Like the flu virus, anxiety doesn’t go away but can be worked with—by social interventions as well as by individual ability to re-think and reframe it--in Minden’s terms, cognitive behavioral techniques.  Navigating difficult terrain can be done by identifying effective behaviors, making plans to get started, then working through problems.  These commonsense principles, as simple as they sound, are not easy.  Which is why they are offered as part of working through anxiety with useful ready-to-use tools by therapists.  But these are difficult to set up and follow because anxiety’s effect is to overstate risks and undervalue ability.

Minden comments on highly functioning anxiety patients who try to “overcontrol” the disorder, discovering that they can’t control or “solve” this mindset, only find ways of working with it by discovering meaning and purpose based on problem solving.  “Many who struggle with anxiety are used to being high-functioning problem solvers who successfully go through life by identifying obstacles and taking steps to eliminate them.”  But anxiety “doesn’t buckle when you try to respond with similarly crafty solutions.”  The counter-productive outcomes to giving in to anxiety are avoiding challenges, leaving important tasks incomplete, taking on distractions at work to feel busy, and ineffective coping strategies.

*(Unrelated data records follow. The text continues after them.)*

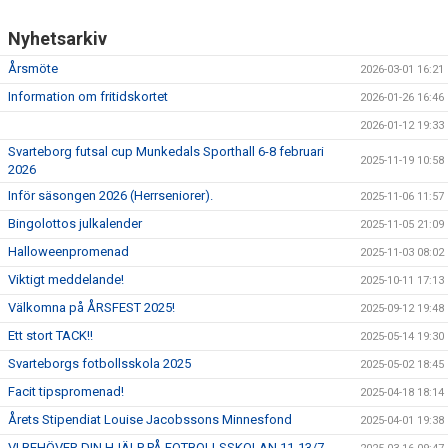
Nyhetsarkiv
Årsmöte
2026-03-01 16:21
Information om fritidskortet
2026-01-26 16:46
2026-01-12 19:33
Svarteborg futsal cup Munkedals Sporthall 6-8 februari
2025-11-19 10:58
2026
Inför säsongen 2026 (Herrseniorer).
2025-11-06 11:57
Bingolottos julkalender
2025-11-05 21:09
Halloweenpromenad
2025-11-03 08:02
Viktigt meddelande!
2025-10-11 17:13
Välkomna på ÅRSFEST 2025!
2025-09-12 19:48
Ett stort TACK!!
2025-05-14 19:30
Svarteborgs fotbollsskola 2025
2025-05-02 18:45
Facit tipspromenad!
2025-04-18 18:14
Årets Stipendiat Louise Jacobssons Minnesfond
2025-04-01 19:38
VI BEHÖVER DIN HJÄLP PÅ FOTBOLLSSKOLAN 11-13/7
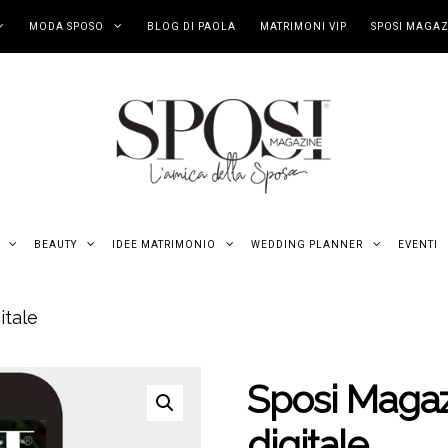
MODA SPOSO
BLOG DI PAOLA
MATRIMONI VIP
SPOSI MAGAZ
BEAUTY
IDEE MATRIMONIO
WEDDING PLANNER
EVENTI
itale
Sposi Magaz
digitale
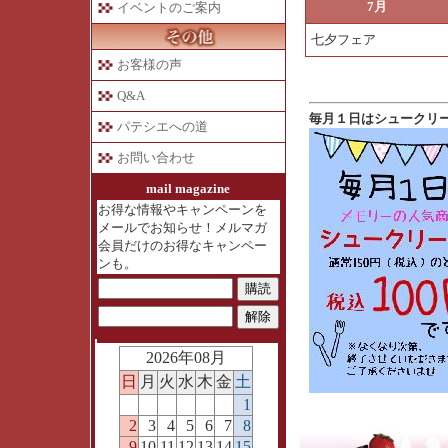
7月
イベントのご案内
七夕フェア
お客様の声
Q&A
毎月１日はシュークリームが税込1
パテシエへの道
お問い合わせ
mail magazine
お得な情報やキャンペーンを
メールでお知らせ！メルマガ
会員だけのお得なキャンペー
ンも。
2026年08月
日
月
火
水
木
金
土
1
2
3
4
5
6
7
8
9
10
11
12
13
14
15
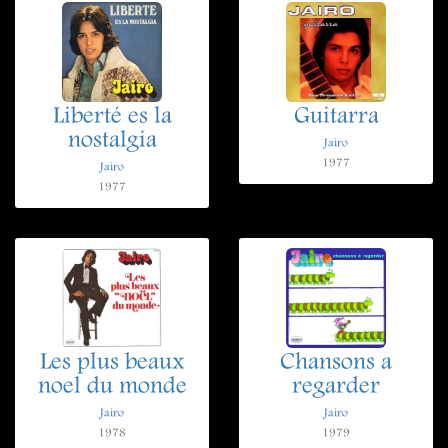
Liberté es la
Guitarra
nostalgia
Jairo
1977
Jairo
1977
Les plus beaux
Chansons a
noel du monde
regarder
Jairo
Jairo
1978
1979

Anxiety tries to keep us safe by distancing from danger.  But it doesn’t serve us well in avoiding problems that have grown to become obstacles to productive effort.  What is needed is a way to navigate by breaking down problems into solvable frames and sequences that can, with expert advice, be addressed for solutions.  Even more important is this approach now, in a climate of free-floating anxiety that envelopes everything. As George M. Leader put it in his Sapiens article (3.30.20), “The coming months will be a test of humanity’s deeply rooted cooperation tendencies….But can we entirely override our long-programmed interactive cooperation and replace it with distance cooperation?”